Melihat hal itu, I Rajapala bersembunyi di balik pohon sambil memperhatikan
para bidadari itu mandi. Setelah bidadari itu hamper selesai mandi, I Rajapala
mengambil selendang alat terbang salah seorang bidadari dengan sumpitannya.
Setelah selesai mandi, enam orang bidadari terbang kembali ke surga, seorang
bidadari tidak bisa ikut karena selendang terbangnya hilang. Bidadari itu
bernama Ken sulasih. Ketika kebingungan mencari selendang terbangnya, I
Rajapala keluar dari persembunyiannya. Lalu mendekati Ken Sulasih.
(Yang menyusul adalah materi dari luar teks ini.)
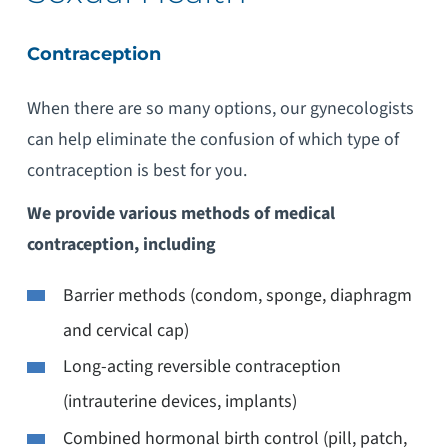
Contraception
When there are so many options, our gynecologists
can help eliminate the confusion of which type of
contraception is best for you.
We provide various methods of medical
contraception, including
Barrier methods (condom, sponge, diaphragm
and cervical cap)
Long-acting reversible contraception
(intrauterine devices, implants)
Combined hormonal birth control (pill, patch,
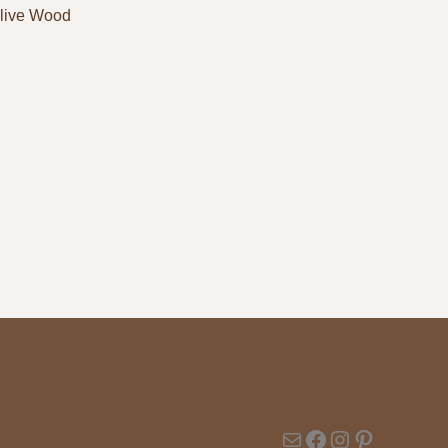
live Wood
Mail
Facebook
Instagram
Pinterest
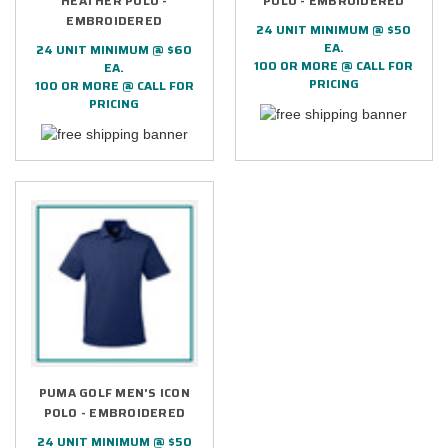
HEATHER POLO -
POLO - EMBROIDERED
EMBROIDERED
24 UNIT MINIMUM @ $50
EA.
24 UNIT MINIMUM @ $60
100 OR MORE @ CALL FOR
EA.
PRICING
100 OR MORE @ CALL FOR
PRICING
PUMA GOLF MEN'S ICON
POLO - EMBROIDERED
24 UNIT MINIMUM @ $50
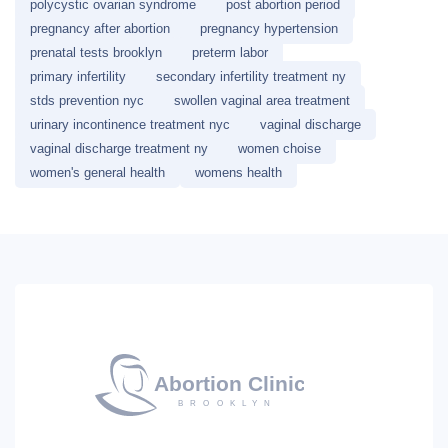
polycystic ovarian syndrome
post abortion period
pregnancy after abortion
pregnancy hypertension
prenatal tests brooklyn
preterm labor
primary infertility
secondary infertility treatment ny
stds prevention nyc
swollen vaginal area treatment
urinary incontinence treatment nyc
vaginal discharge
vaginal discharge treatment ny
women choise
women's general health
womens health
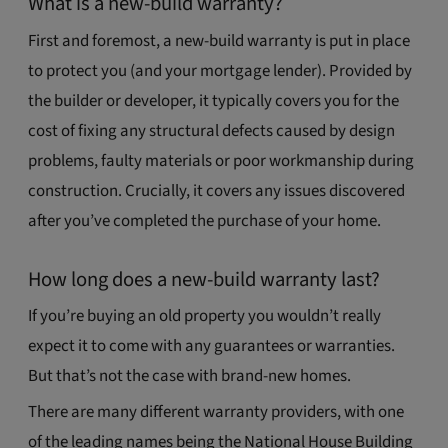
What is a new-build warranty?
First and foremost, a new-build warranty is put in place
to protect you (and your mortgage lender). Provided by
the builder or developer, it typically covers you for the
cost of fixing any structural defects caused by design
problems, faulty materials or poor workmanship during
construction. Crucially, it covers any issues discovered
after you’ve completed the purchase of your home.
How long does a new-build warranty last?
If you’re buying an old property you wouldn’t really
expect it to come with any guarantees or warranties.
But that’s not the case with brand-new homes.
There are many different warranty providers, with one
of the leading names being the National House Building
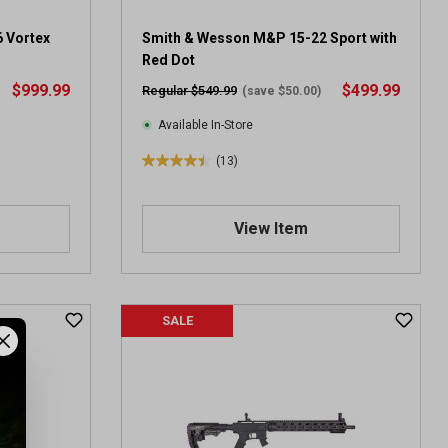
6 Vortex
Smith & Wesson M&P 15-22 Sport with
Red Dot
$999.99
$499.99
Regular $549.99
(save $50.00)
Available In-Store
(13)
4
.
5
View Item
o
u
t
o
f
SALE
5
s
t
a
r
s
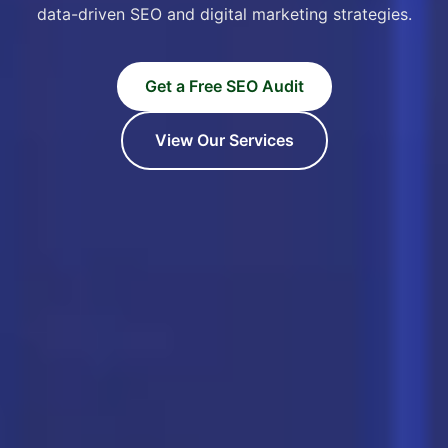
data-driven SEO and digital marketing strategies.
Get a Free SEO Audit
View Our Services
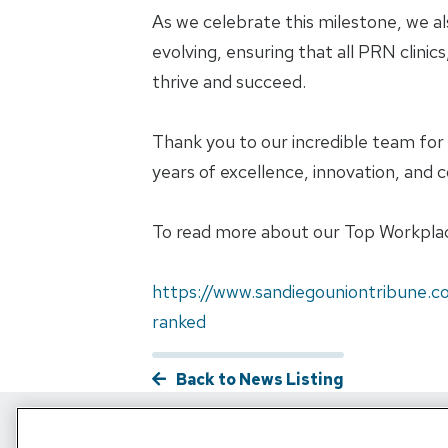
As we celebrate this milestone, we a
evolving, ensuring that all PRN clini
thrive and succeed.
Thank you to our incredible team fo
years of excellence, innovation, and c
To read more about our Top Workplaces
https://www.sandiegouniontribune.c
ranked
Back to News Listing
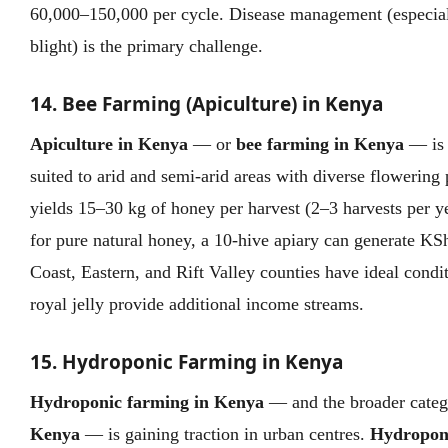
60,000–150,000 per cycle. Disease management (especiall
blight) is the primary challenge.
14. Bee Farming (Apiculture) in Kenya
Apiculture in Kenya
— or
bee farming in Kenya
— is 
suited to arid and semi-arid areas with diverse flowering
yields 15–30 kg of honey per harvest (2–3 harvests per 
for pure natural honey, a 10-hive apiary can generate K
Coast, Eastern, and Rift Valley counties have ideal condi
royal jelly provide additional income streams.
15. Hydroponic Farming in Kenya
Hydroponic farming in Kenya
— and the broader cate
Kenya
— is gaining traction in urban centres.
Hydropon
“Nah, itulah selendang saya. Tolonglah kembalikan supaya saya bisa pulang ke
surga. Kalau perlu saya meu menebusnya dengan apa pun,” kata Ken Sulasih
penuh harap.
“Tidak, saya tidak mau mengembalikan selendang ini kecuali kamu bersedia
menjadi istriku.”
Karena merasa terdesak, Ken Sulasih memenuhi permintaan I Rajapala.
Akan tetapi Ken Sulasih mengajukan syarat. Jika kelak anak petamanya lahir, I
Rajapala harus mengembalikan selendangnya dan mengizinkan Ken Sulasih
pulang ke surga. I Rajapala menerima syarat itu. Sejak itu, I Rajapala dan Ken
Sulasih menjadi suami istri. I Rajapala sangat sayang kepada Ken Sulasih karena
sejak beristrikan Ken Sulasih ia selalu memperoleh keberuntungan. Penduduk
desa sangat heran karena I Rajapala punya istri sangat cantik. Tanpa terasa,
beberapa tahun telah berlalu. Ken Sulasih melahirkan seorang anak laki – laki.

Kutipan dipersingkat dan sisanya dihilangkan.